The most negative coefficient was BILL_AMT1
which is
expected as the higher the amount due in the September statement, the
higher the likely a client will default that same month.
Also, PAY_AMT1
and PAY_AMT2
have negative
coefficient in our model. This also makes sense as higher payments in
recent months (August and September) will result in less likelihood of a
client defaulting.
When evaluating with the default status of the test data, our model made 4141 correct predictions for our clients, out of 6000 (69%).
Figure 4. Confusion Matrix
We falsely predicted 494 clients would not default and make their payment when in fact, they would not (false negative). These false predictions would be costly for the institution in terms of opportunity cost as they could be charging a higher interest rate on these clients.
On the other hand, we made 1365 false predictions on clients and predicted they would default, when they will not (false positive). This is costly because a false labeling and a possible unjustified interest rate increase can lead to client dissatisfaction.
Our model did not perform as well as we hoped with an f1 test score of 0.47. The data contained a lot of noise, missing labels, and potentially non-linear relations that our model was not able to fit well. Further improvements are needed before this model can be put into production.

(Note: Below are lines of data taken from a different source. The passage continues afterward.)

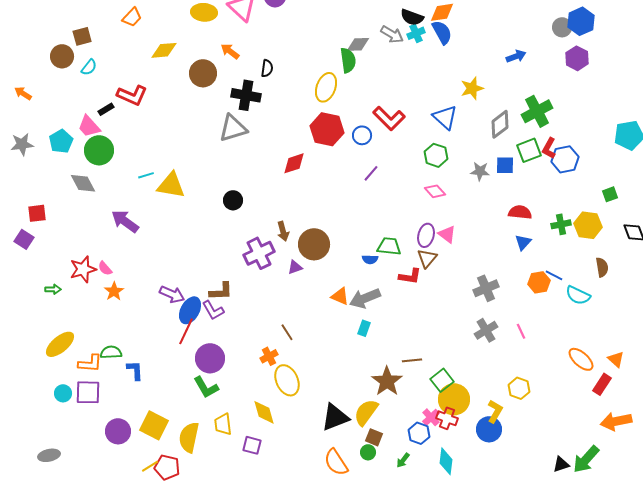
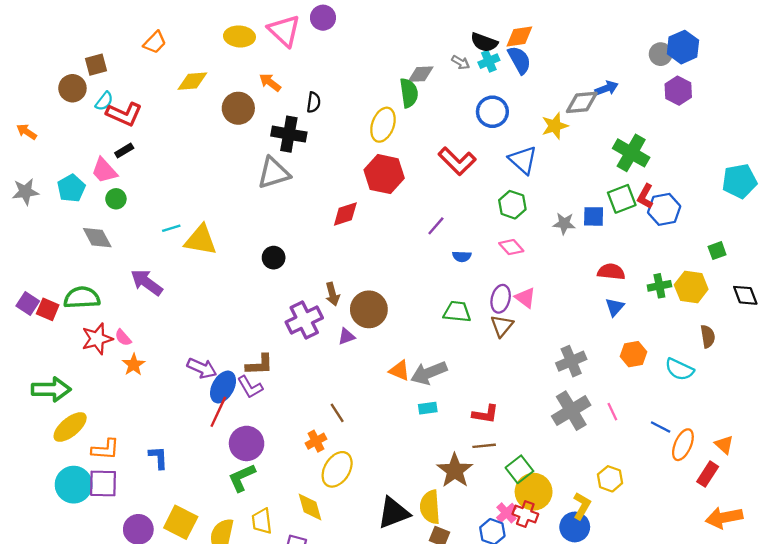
gray arrow: (392, 34) -> (461, 62), size x0.7
red L-shape: (132, 95) -> (124, 114), moved
green cross: (537, 111) -> (631, 153), turned -32
gray diamond: (500, 124) -> (582, 102), moved, turned 32
blue circle: (362, 135) -> (492, 112), moved, size x1.4
green circle: (99, 150) -> (116, 199), size x0.6
red square: (37, 213) -> (48, 309), moved, turned 30
blue semicircle: (370, 259) -> (462, 256), moved
blue line: (554, 275) -> (661, 427), moved
red L-shape: (410, 276) -> (485, 414), moved
green arrow: (53, 289) -> (51, 389), moved, size x2.0
cyan rectangle: (364, 328) -> (428, 408), turned 63
gray cross: (486, 330) -> (571, 411), size x1.4
green semicircle: (111, 352) -> (82, 298), moved, size x1.4
orange ellipse: (581, 359) -> (683, 445), turned 72
yellow ellipse: (287, 380) -> (337, 469), turned 56
green L-shape: (206, 387) -> (242, 478), turned 96
cyan circle: (63, 393) -> (74, 485), size x1.8
yellow semicircle: (366, 412) -> (430, 507), turned -40

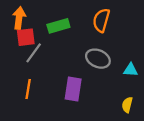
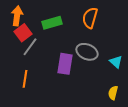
red square: (26, 37) -> (23, 33), turned -30
cyan triangle: (131, 70) -> (116, 62), turned 40
purple rectangle: (73, 89) -> (65, 64), moved

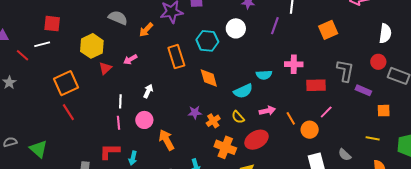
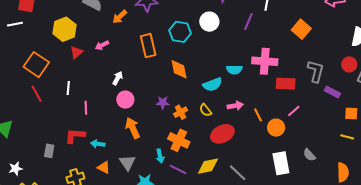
orange square: (328, 30) -> (301, 29), turned -30
pink cross: (294, 64) -> (265, 61), size x1.4
orange square: (66, 83) -> (36, 65), turned -35
white line: (120, 101) -> (68, 88), moved
pink circle: (144, 120) -> (125, 100), moved
yellow line: (373, 138) -> (347, 137), moved
orange cross: (225, 147) -> (179, 140), moved
cyan arrow: (133, 158) -> (98, 144), turned 80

Several things could be done to further improve this model. First of all, further optimization through feature engineering and feature selection may be beneficial. We may be able to get rid of some features that are noisy and have low correlation to our target value. As well, as mentioned earlier, there were features that contained ambiguous categories and our model is not capturing the data that was sorted into “other” categories.
Proper data labelling needs to be done to account for this ambiguous data. If possible, we can consult the company that made the data collection for the missing labels. Lastly, more useful features would improve this model, such as income, size of the household, and amount of debt. With more relevant features for our model to fit to, the data and our prediction accuracy will improve.

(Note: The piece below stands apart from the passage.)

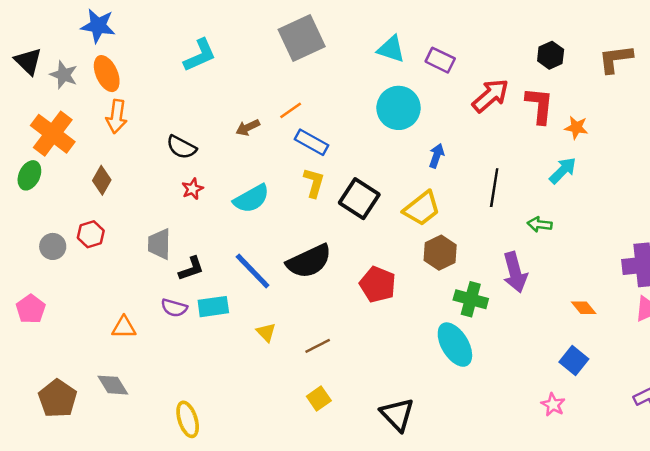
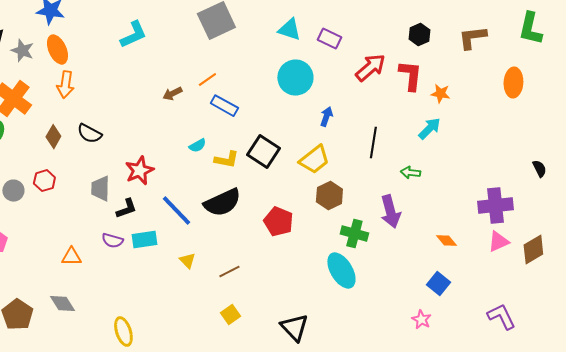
black semicircle: (181, 147) -> (89, 134), moved
yellow L-shape: (314, 183) -> (226, 160), moved, turned 85
red star: (193, 189) -> (139, 171), moved, size x1.6
cyan semicircle: (251, 199) -> (197, 146), moved, size x0.6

This report was constructed using Rmarkdown (Allaire et al. 2021), ReadR(Wickham, Hester, and Bryan 2022), Knitr (Xie 2022), kableExtra (Zhu 2021), and tidyverse (Wickham et al. 2019) in R (R Core Team 2019) and the following python (Python 2021) packages: pandas(Snider and Swedo 2004), numpy(Bressert 2012), scikit-learn(Pedregosa et al. 2011), altair(VanderPlas et al. 2018), matplotlib (Bisong 2019), and uci_ml_data_set (n.d.).